Propellant-grade hydrogen peroxide is being used on current military systems and is in numerous defense and aerospace research and development programs. Many privately funded rocket companies are using hydrogen peroxide, such as the defunct Armadillo Aerospace and Blue Origin, and some amateur groups have expressed interest in manufacturing their own peroxide, for their use and for sale in small quantities to others.
HTP will be used again in an attempt to break the land speed record with the Bloodhound SSC car, aiming to reach over 1,000 miles per hour (1,600 km/h). It will be the oxidiser for the hybrid fuel rocket, reacting with the solid fuel hydroxyl-terminated polybutadiene.

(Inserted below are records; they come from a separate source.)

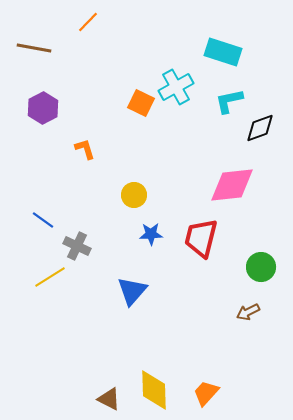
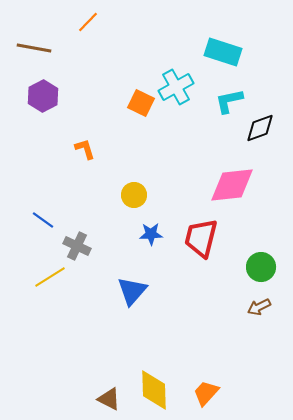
purple hexagon: moved 12 px up
brown arrow: moved 11 px right, 5 px up
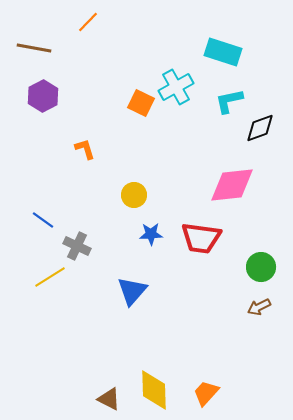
red trapezoid: rotated 96 degrees counterclockwise
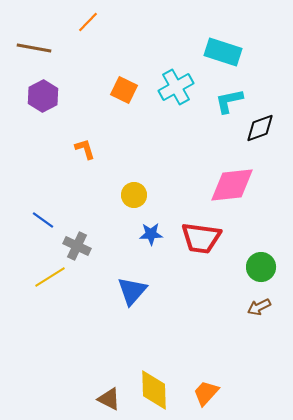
orange square: moved 17 px left, 13 px up
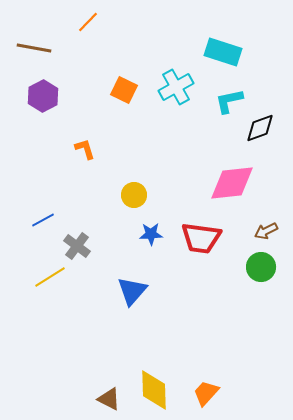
pink diamond: moved 2 px up
blue line: rotated 65 degrees counterclockwise
gray cross: rotated 12 degrees clockwise
brown arrow: moved 7 px right, 76 px up
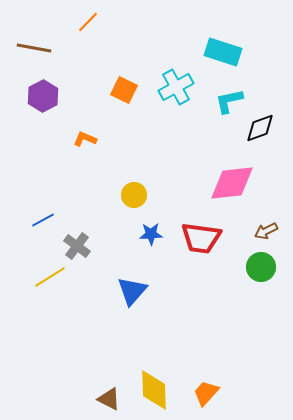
orange L-shape: moved 10 px up; rotated 50 degrees counterclockwise
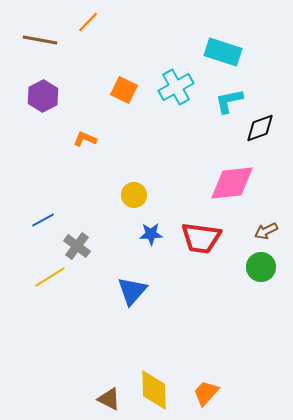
brown line: moved 6 px right, 8 px up
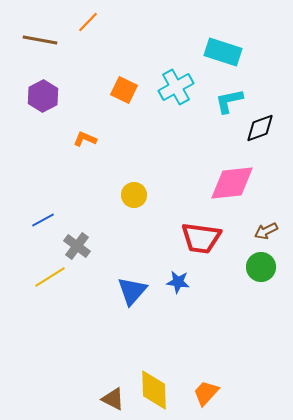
blue star: moved 27 px right, 48 px down; rotated 10 degrees clockwise
brown triangle: moved 4 px right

The available suppliers of high-concentration propellant-grade hydrogen peroxide are, in general, one of the large commercial companies that make other grades of hydrogen peroxide, including Solvay Interox, PeroxyChem (formerly FMC Global Peroxygens, a division of FMC Corporation), and Evonik. X-L Space Systems upgrades technical-grade hydrogen peroxide to HTP. Other companies that have made propellant-grade hydrogen peroxide in the recent past include Air Liquide and DuPont. DuPont recently sold its hydrogen peroxide manufacturing business to Evonik.

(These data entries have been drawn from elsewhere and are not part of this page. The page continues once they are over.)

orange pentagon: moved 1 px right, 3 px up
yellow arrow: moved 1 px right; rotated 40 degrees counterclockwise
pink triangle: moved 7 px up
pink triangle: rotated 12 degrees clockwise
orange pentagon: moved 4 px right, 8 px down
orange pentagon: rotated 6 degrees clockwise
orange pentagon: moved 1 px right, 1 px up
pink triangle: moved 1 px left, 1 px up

Propellant-grade hydrogen peroxide is available to qualified buyers. In typical circumstances, this chemical is sold only to companies or government institutions that have the ability to properly handle and utilize the material. Non-professionals have purchased hydrogen peroxide of 70% or lower concentration (the remaining 30% is water with traces of impurities and stabilizing materials, such as tin salts, phosphates, nitrates, and other chemical additives), and increased its concentration themselves. Distillation is extremely dangerous with hydrogen peroxide; peroxide vapor can not ignite but the released oxygen can ignite any material that it is in contact with, detonation is possible depending on specific combinations of temperature and pressure, the detonation is the result of rapid reactive evaporation of the liquid resulting in high temperature and pressure resulting in a violent rupture of the containing vessel. In general, any boiling mass of high-concentration hydrogen peroxide at ambient pressure will produce vapor-phase hydrogen peroxide, which can detonate. This hazard is mitigated, but not entirely eliminated, with vacuum distillation. Other approaches for concentrating hydrogen peroxide are sparging and fractional crystallization.
Hydrogen peroxide in concentrations of at least 35% appear on the US Department of Homeland Security's Chemicals of Interest list.

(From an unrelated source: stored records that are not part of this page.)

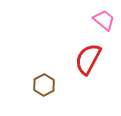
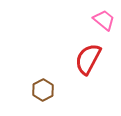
brown hexagon: moved 1 px left, 5 px down
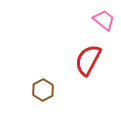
red semicircle: moved 1 px down
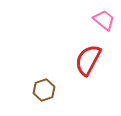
brown hexagon: moved 1 px right; rotated 10 degrees clockwise
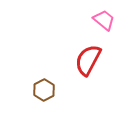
brown hexagon: rotated 10 degrees counterclockwise
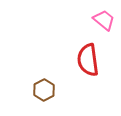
red semicircle: rotated 36 degrees counterclockwise
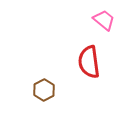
red semicircle: moved 1 px right, 2 px down
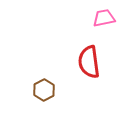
pink trapezoid: moved 2 px up; rotated 50 degrees counterclockwise
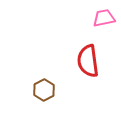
red semicircle: moved 1 px left, 1 px up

Since many common substances catalyze peroxide's exothermic decomposition into steam and oxygen, handling of HTP requires special care and equipment. It is noted that the common materials iron and copper are incompatible with peroxide, but the reaction can be delayed for seconds or minutes, depending on the grade of peroxide used.
Small hydrogen peroxide spills are easily dealt with by flooding the area with water. Not only does this cool any reacting peroxide but it also dilutes it thoroughly. Therefore, sites that handle hydrogen peroxide are often equipped with emergency showers, and have hoses and people on safety duty.
Contact with skin causes immediate whitening due to the production of oxygen below the skin. Extensive burns occur unless washed off in seconds. Contact with eyes can cause blindness, and so eye protection is usually used.
The Kursk submarine disaster involved the accidental release of HTP in a torpedo which reacted with the torpedo's fuel.